My problem is that I have a mysql query that runs really fast (0.3 seconds) even though it has a large amount of left joins and a few conditions on the joined columns, but when I add one more condition the query takes upwards of 180 seconds! I understand that the condition means the execution plan has to adjust to pull all potential records first and then apply the condition in a loop, but what's weird to me is that the fast query without the additional condition only returns 16 rows, and even just wrapping the query with the condition on the outer query takes a crazy amount of time when you would think it would only just add an additional loop through 16 rows...
If it matters this is using Amazon Aurora serverless which should align with mysql 5.7
Here's what the query looks like. You can see the additional condition is commented out. (The general table structure of the DB itself cannot change currently so please refrain from suggesting a full database restructuring)
select
e1.entityId as _id,
v1.Value,
v2.Value
v3.Value,
v4.Value,
v5.Value,
v6.Value,
v7.Value,
v8.Value,
v9.Value,
v10.Value,
v11.Value,
v12.Value
from entity e1
left join val as v1 on (v1.entityId = e1.entityId and v1.attributeId = 1189)

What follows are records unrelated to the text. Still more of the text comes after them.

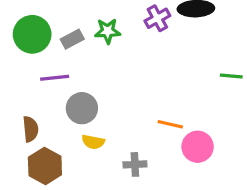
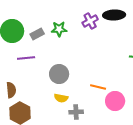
gray circle: (82, 108) -> (59, 74), moved
yellow semicircle: (93, 142) -> (61, 98), moved

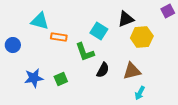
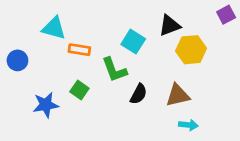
green square: (61, 79) -> (79, 90), moved, turned -32
cyan arrow: (140, 93) -> (188, 125), turned -112

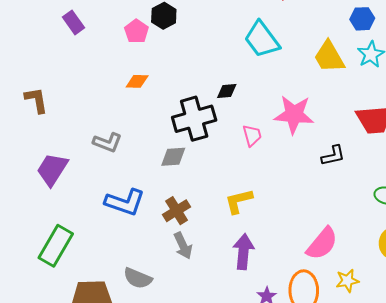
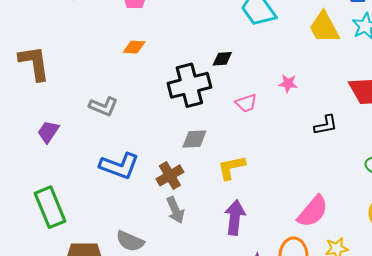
brown L-shape: (36, 100) -> (34, 63), size x1.4
pink star: (294, 115) -> (288, 84), size x0.5
pink trapezoid: (252, 135) -> (246, 103), turned 85
gray diamond: (173, 157) -> (194, 139), moved
purple trapezoid: (52, 169) -> (48, 132), size x0.7
green rectangle: (56, 246) -> (50, 207), turned -54

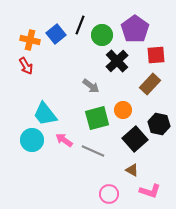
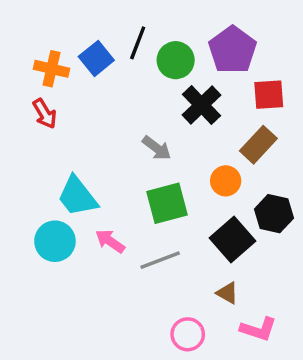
orange circle: (123, 110) -> (226, 181), moved
gray line: (93, 151) -> (160, 260), turned -45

left join val as v2 on (v2.entityId = e1.entityId and v2.attributeId = 1190)
left join entity as e2 on e2.entityId = (select entityId from entity where code = v1.Value and type = 88 limit 1)

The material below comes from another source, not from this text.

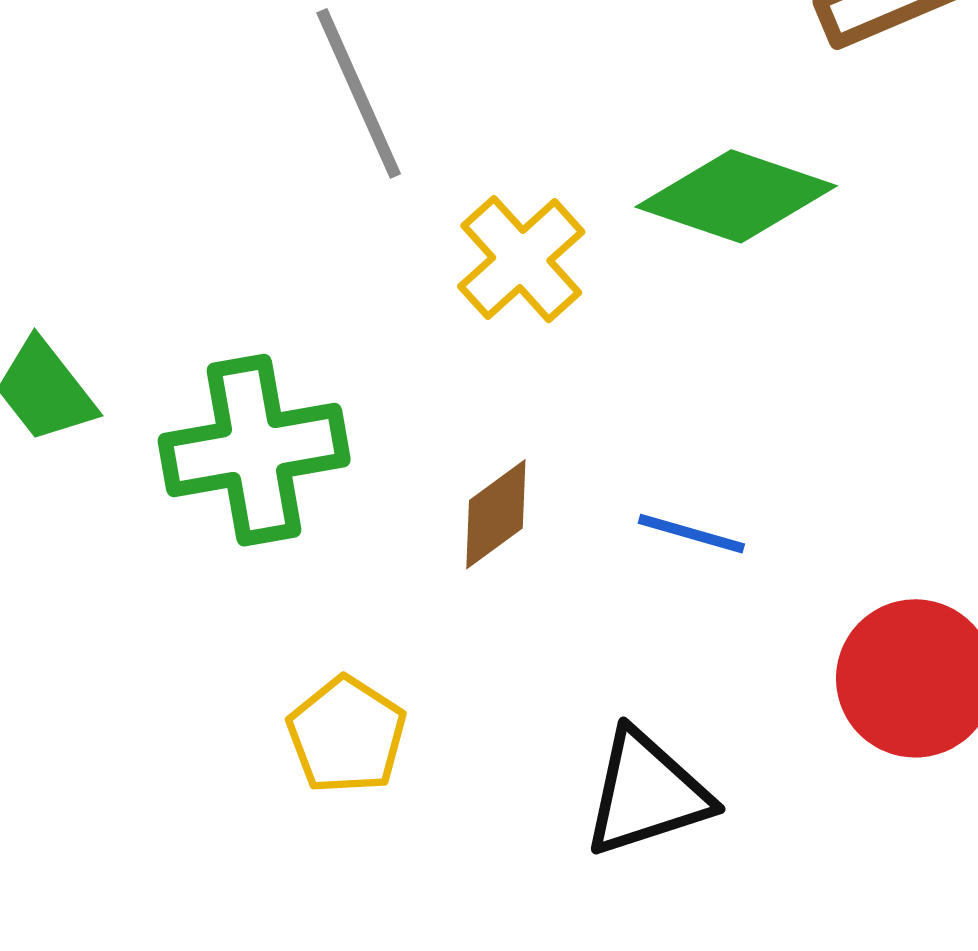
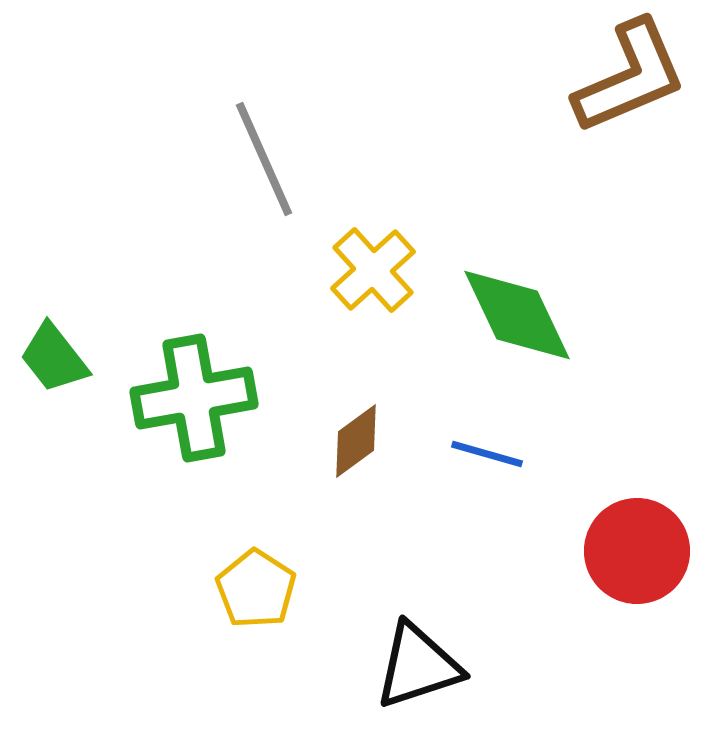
green diamond: (736, 196) -> (517, 315), moved, turned 46
black triangle: (647, 793) -> (418, 666), moved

left join val as v3 on (v3.entityId = e2.entityId and v3.attributeId = 507)
left join val as v4 on (v4.entityId = e2.entityId and v4.attributeId = 522)
left join val as v5 on (v5.entityId = e2.entityId and v5.attributeId = 558)

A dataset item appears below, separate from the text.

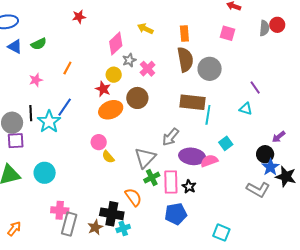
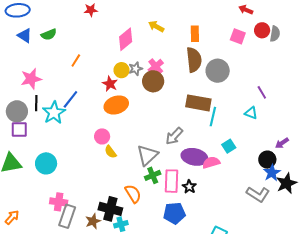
red circle: (277, 25) -> (262, 30), moved
gray star: (129, 60) -> (136, 69), moved
pink star: (36, 80) -> (31, 79), moved, size x1.5
brown circle: (137, 98) -> (153, 81), moved
black star: (286, 177) -> (286, 183), turned 30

left join val as v6 on (v6.entityId = e2.entityId and v6.attributeId = 516)
left join val as v7 on (v7.entityId = e2.entityId and v7.attributeId = 518)
left join val as v8 on (v8.entityId = e2.entityId and v8.attributeId = 1384)
left join val as v9 on (v9.entityId = e2.entityId and v9.attributeId = 659)
left join val as v10 on (v10.entityId = e2.entityId and v10.attributeId = 519)
left join val as v11 on (v11.entityId = e2.entityId and v11.attributeId = 1614)
left join entity as e3 on e3.entityId = (select entityId from entity where code = v9.Value and type = 97 limit 1)
left join val as v12 on (v12.entityId = e3.entityId and v12.attributeId = 661)
where e1.type = 154
and v2.Value = 'foo'
and v5.Value = 'bar'
and v10.Value = 'foo2'
-- and v11`.Value = 'bar2'
order by v3.Value asc;
And wrapping that in something like this still takes forever...
select *
from (
<query from above>
) sub
where sub.v11 = 'bar2';
query execution plan with the condition commented out (fast)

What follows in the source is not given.